David went home. If Steve Mitchell had been at the Yard he would have persuaded Johnson to take him along to the ruined house, but the superintendent had left some hours before at the end of a normal day’s work. So there was nothing to be done.
Jill was still up when he reached home. She listened to his news and at the end of it made much the same criticism as Johnson had done.
“Do you think I ought to have whistled for the copper on the beat, and asked him why the hell he hadn’t noticed the back door was unlocked, and told him I had just been trespassing in the bombed house and why? He’d have called an ambulance to take me to the loony bin.”
“I think you might have gone to a public telephone and rung up Inspector Johnson.”
“And then gone and sat on the area steps for a couple of hours, loitering with intent; or in the car, equally suspicious? That isn’t the kind of neighbourhood where you can be eccentric without attracting attention.”
“I suppose not. If they decide that a crime was committed in that house, and it could have been Terry’s crime, how does that help things on?”
“Taken with Harding’s description of the man who hired his barrow, it helps a lot. It is the first likely clue to Harold Rust that has come in so far. Johnson will have to trace the barrow and the man to Waterbury Street if he can, or at a
ny rate trace some connection between them. I’m prepared to learn there is something fishy about old Harding, but his exclamation when he saw my back was spontaneous and genuine; I’d swear to that.”

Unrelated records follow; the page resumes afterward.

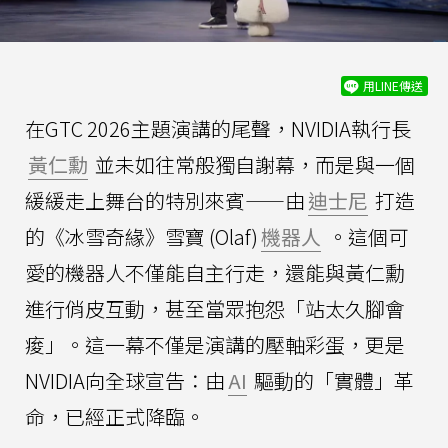
用LINE傳送
在GTC 2026主題演講的尾聲，NVIDIA執行長
黃仁勳
並未如往常般獨自謝幕，而是與一個
緩緩走上舞台的特別來賓——由
迪士尼
打造
的《冰雪奇緣》雪寶 (Olaf)
機器人
。這個可
愛的機器人不僅能自主行走，還能與黃仁勳
進行俏皮互動，甚至當眾抱怨「站太久腳會
痠」。這一幕不僅是演講的壓軸彩蛋，更是
NVIDIA向全球宣告：由
AI
驅動的「實體」革
命，已經正式降臨。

“So we only have to find a man with your back view, and we can call him Rust, whatever he says his name is,” suggested Jill hopefully.

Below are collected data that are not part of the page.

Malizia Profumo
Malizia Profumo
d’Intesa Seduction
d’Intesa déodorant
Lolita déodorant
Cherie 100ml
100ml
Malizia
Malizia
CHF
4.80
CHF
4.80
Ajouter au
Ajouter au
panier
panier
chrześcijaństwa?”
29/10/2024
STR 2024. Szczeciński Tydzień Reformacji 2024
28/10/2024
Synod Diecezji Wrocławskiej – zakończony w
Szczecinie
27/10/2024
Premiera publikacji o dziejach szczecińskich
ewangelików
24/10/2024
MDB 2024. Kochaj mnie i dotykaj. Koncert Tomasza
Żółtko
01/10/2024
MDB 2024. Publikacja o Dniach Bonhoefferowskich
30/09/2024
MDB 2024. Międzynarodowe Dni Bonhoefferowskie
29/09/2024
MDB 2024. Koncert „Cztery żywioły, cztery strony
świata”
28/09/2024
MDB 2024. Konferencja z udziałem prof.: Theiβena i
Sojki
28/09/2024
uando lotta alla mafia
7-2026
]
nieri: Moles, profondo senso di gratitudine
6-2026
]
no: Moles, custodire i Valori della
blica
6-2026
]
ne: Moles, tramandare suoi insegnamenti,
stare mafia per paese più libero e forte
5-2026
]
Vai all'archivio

“Yes, my darling. You put these things so well. It is exactly as easy as that.”
“There must be thousands,” went on Jill, dreamily.
“Thousands of what?”
“Back views about like yours.”
“Thanks, enormously.”
“How tall is Mr. Hilton?”
“A bit shorter than me.”
“And build?”
“Oh, yes, he’d do. As you say, there must be thousands. That friend of his, Sims. He’d do. The housekeeper.… No. I jib at male impersonation. Who else have I seen at Boxwood? A couple of tradespeople. The porter at the station. The newsagent’s boy. No. He was definitely shorter, and very much thinner.”

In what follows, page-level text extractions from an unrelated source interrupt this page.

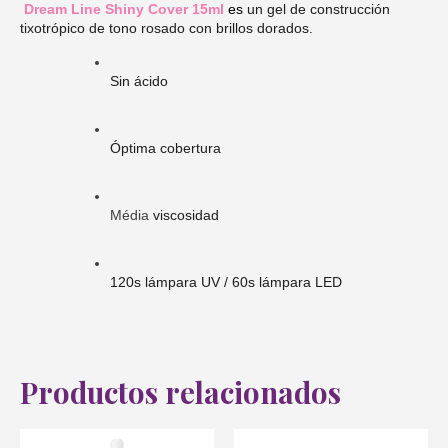
Dream Line Shiny Cover 15ml
es
un gel de construcción
tixotrópico de tono rosado con brillos dorados.
Sin ácido
Óptima cobertura
Média 
viscosidad
120s lámpara UV / 60s lámpara LED
Productos relacionados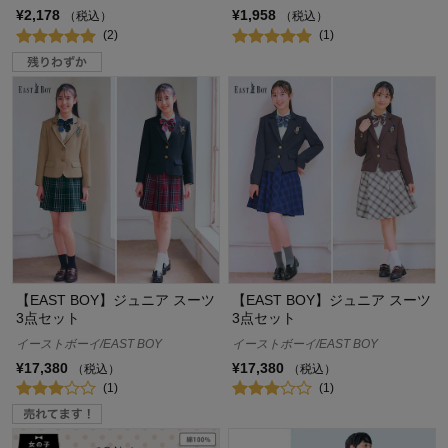
¥2,178
¥1,958
（税込）
（税込）
(2)
(1)
【EAST BOY】ジュニア スーツ
【EAST BOY】ジュニア スーツ
3点セット
3点セット
イーストボーイ/EAST BOY
イーストボーイ/EAST BOY
¥17,380
¥17,380
（税込）
（税込）
(1)
(1)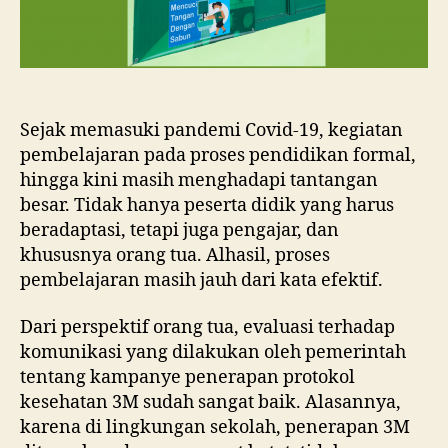
Sejak memasuki pandemi Covid-19, kegiatan
pembelajaran pada proses pendidikan formal,
hingga kini masih menghadapi tantangan
besar. Tidak hanya peserta didik yang harus
beradaptasi, tetapi juga pengajar, dan
khususnya orang tua. Alhasil, proses
pembelajaran masih jauh dari kata efektif.
Dari perspektif orang tua, evaluasi terhadap
komunikasi yang dilakukan oleh pemerintah
tentang kampanye penerapan protokol
kesehatan 3M sudah sangat baik. Alasannya,
karena di lingkungan sekolah, penerapan 3M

“You’d better go down again, and check yourself up on everyone you see.”
“But Peter—it is easier to call him Peter—need not necessarily be a Boxwood acquaintance. He has to know Hilton, but not necessarily at his home.”
“I thought after the burglary you decided he did come from Boxwood.”
“Johnson did. I kept an open mind.”
Jill was silent for a time. At last she said, “If it was the poor thing’s head that was stuffed up the chimney, why didn’t he leave it there? Without the fresh footmarks you would not have suspected the house.”
“From Terry’s story I would.”
“Oh, yes, Terry’s story. But that’s one of the things the murderer can’t possibly know. He must think the house is beyond suspicion. So why can’t he leave well alone?”